LSM trees have all kinds of tricks to make reads fast too, like Bloom filters to rule out levels that don't have the key. RocksDB, an LSM, powers what is probably the largest MySQL deployment in the world, for OLTP workloads [1]

The real killer feature is not write efficiency, but the sequential write pattern, as opposed to the small random writes used by B-trees. On flash, this makes a significant difference for endurance.

EDIT: And I forgot to mention that it is a lot easier to do compression on immutable data structures (SSTables) than on mutable ones, so LSMs are generally more space-efficient too.

[1] https://vldb.org/pvldb/vol13/p3217-matsunobu.pdf

bob1029 · on Feb 9, 2022

> The real killer feature is not write efficiency, but the sequential write pattern, as opposed to the small random writes used by B-trees. On flash, this makes a significant difference for endurance.

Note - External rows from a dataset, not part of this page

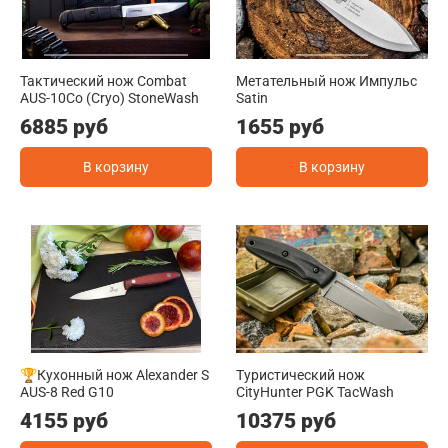
Тактический нож Combat
Метательный нож Импульс
AUS-10Co (Cryo) StoneWash
Satin
6885 руб
1655 руб
В корзину
В корзину
🏆Кухонный нож Alexander S
Туристический нож
AUS-8 Red G10
CityHunter PGK TacWash
4155 руб
10375 руб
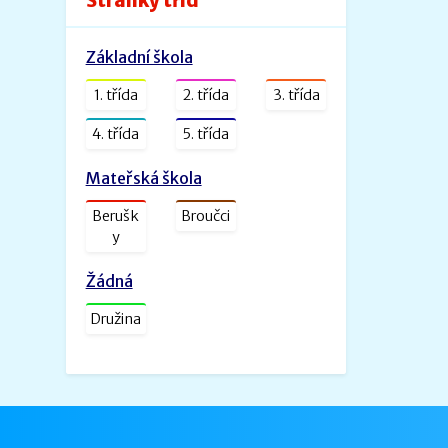
Stránky tříd
Velikost: 240kb
Základní škola
Zveřejněno: 26.8.2022
ŠVP PV _ MŠ Rybička
1. třída
2. třída
3. třída
ŠVP PV Rybička_web.doc.pdf
Velikost: 1601kb
4. třída
5. třída
Zveřejněno: 31.1.2022
Mateřská škola
ŠVP - Veselá školička
Berušk
Broučci
SVP- Veselá školička - 2021.docx.pdf
y
Velikost: 2227kb
Žádná
Družina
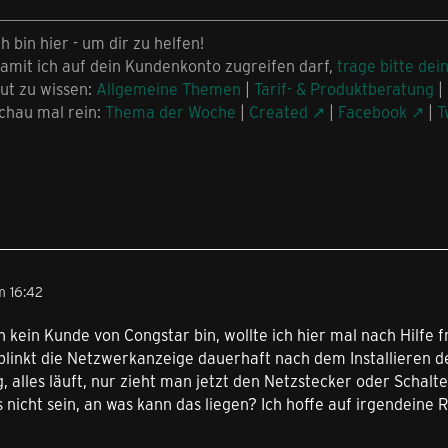
ch bin hier - um dir zu helfen!
amit ich auf dein Kundenkonto zugreifen darf,
trage bitte dei
ut zu wissen:
Allgemeine Themen
|
Tarif- & Produktberatung
|
chau mal rein:
Thema der Woche
|
Created
|
Facebook
|
T
m 16:42
h kein Kunde von Congstar bin, wollte ich hier mal nach Hilfe f
linkt die Netzwerkanzeige dauerhaft nach dem Installieren de
ig, alles läuft, nur zieht man jetzt den Netzstecker oder Schal
 nicht sein, an was kann das liegen? Ich hoffe auf irgendeine 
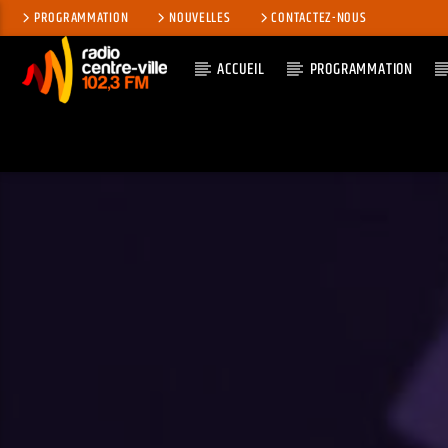
PROGRAMMATION
NOUVELLES
CONTACTEZ-NOUS
ACCUEIL
PROGRAMMATION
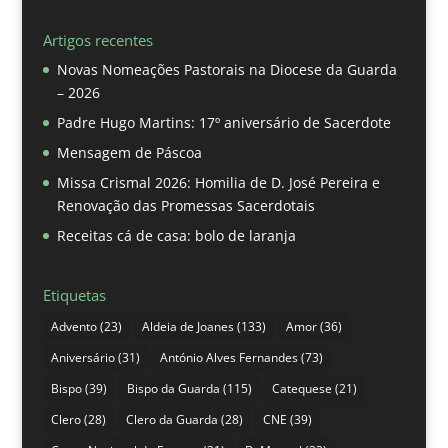
Artigos recentes
Novas Nomeações Pastorais na Diocese da Guarda
– 2026
Padre Hugo Martins: 17º aniversário de Sacerdote
Mensagem de Páscoa
Missa Crismal 2026: Homilia de D. José Pereira e
Renovação das Promessas Sacerdotais
Receitas cá de casa: bolo de laranja
Etiquetas
Advento
(23)
Aldeia de Joanes
(133)
Amor
(36)
Aniversário
(31)
António Alves Fernandes
(73)
Bispo
(39)
Bispo da Guarda
(115)
Catequese
(21)
Clero
(28)
Clero da Guarda
(28)
CNE
(39)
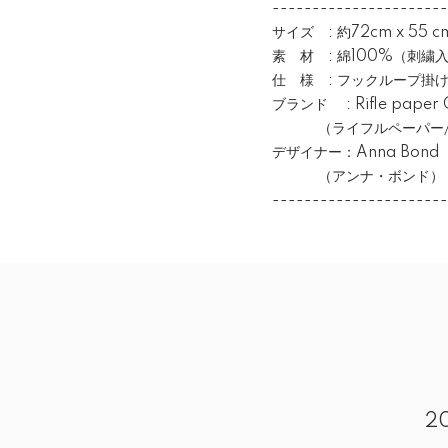
----------------------
サイズ : 約72cm x 55 c
素 材 : 綿100%（刺繍
仕 様 : フックループ掛け
ブランド : Rifle paper 
（ライフルペーパー/
デザイナー：Anna Bond
（アンナ・ボンド）
----------------------
2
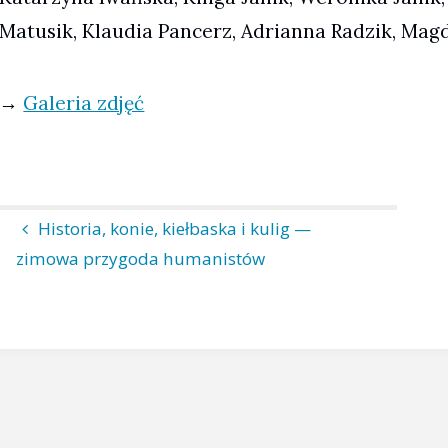
Matusik, Klaudia Pancerz, Adrianna Radzik, Ma
→
Galeria zdjęć
Historia, konie, kiełbaska i kulig —
zimowa przygoda humanistów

Sequential writes with some degree of batching requests can add orders of magnitude to system throughput. I use a ringbuffer abstraction to serialize my writers and handle batches of up to 4096 transactions at a time. Everything in the batch gets compressed and written as 1 chunk to an append-only log. The benefits of processing multiple requests at a time are very hard to overstate. Saturating the write performance of virtually any storage device is trivial with this approach. It also carries back to magnetic storage really well, and even tape if you were so inclined to go down that path.

ot · on Feb 9, 2022

The batching comes implicitly in LSMs: for the WAL, the writes are committed only when the WAL is synced, so the amount of batching is user-controlled. When writing SSTables (either from memtables or from compaction) the write sizes are controlled by the write buffer size.

bob1029 · on Feb 10, 2022

In these systems you propose, is it possible to store multiple logical transactions per IO operation? My batching approach allows me to say things like "business operations per disk IO" (a positive integer greater than 1 in many cases).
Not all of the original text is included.